Celebrate new beginnings and longer, warmer days by making Georgie Malyon’s sustainable and deceptively simple wreath.
Wreaths aren’t just for Christmas. They’re a lovely way to celebrate the changing seasons and milestones like the beginning of daylight saving, making use of whatever your garden gifts you. For this one, I used twisted willow stems (but any strong, supple stems will do), two types of acacia and Pieris ‘Temple Bells’.
Begin by twisting the individual willow stems together, then gradually start shaping them into a large circle. Tie any wayward strands together with string, maintaining enough of a gap between the stems so you can easily insert your flowers between them when you decorate the wreath – you should aim for a firm but loose nest. Twist the ends together or tie them with string.
Trim your flowers to size (the larger they are, the more body your wreath will have).

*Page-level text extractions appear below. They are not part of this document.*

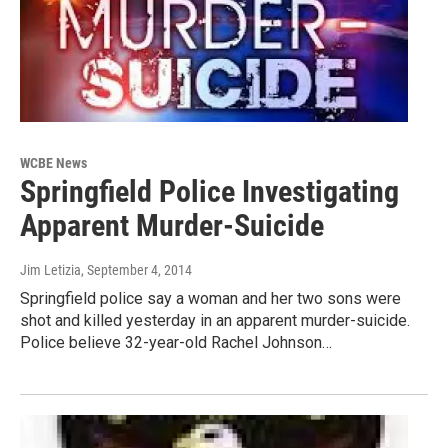
WCBE News
Springfield Police Investigating
Apparent Murder-Suicide
Jim Letizia
, September 4, 2014
Springfield police say a woman and her two sons were
shot and killed yesterday in an apparent murder-suicide.
Police believe 32-year-old Rachel Johnson…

Choose a starting point, and begin inserting blooms through the wreath base. Overlap them as you go, continuing around the circle in one direction until your wreath is covered. Hold your wreath up and identify any gaps that need filling or sections that need trimming.
Once you’re happy with your composition (and who wouldn’t be – wreath-making is so much fun and super easy), tie any loose greenery to your wreath base with string, if required. Work out where you’d like the top of your wreath to be and tie it with a ribbon. Hang your wreath anywhere you fancy – a door, wall, gate or fireplace – and welcome spring in.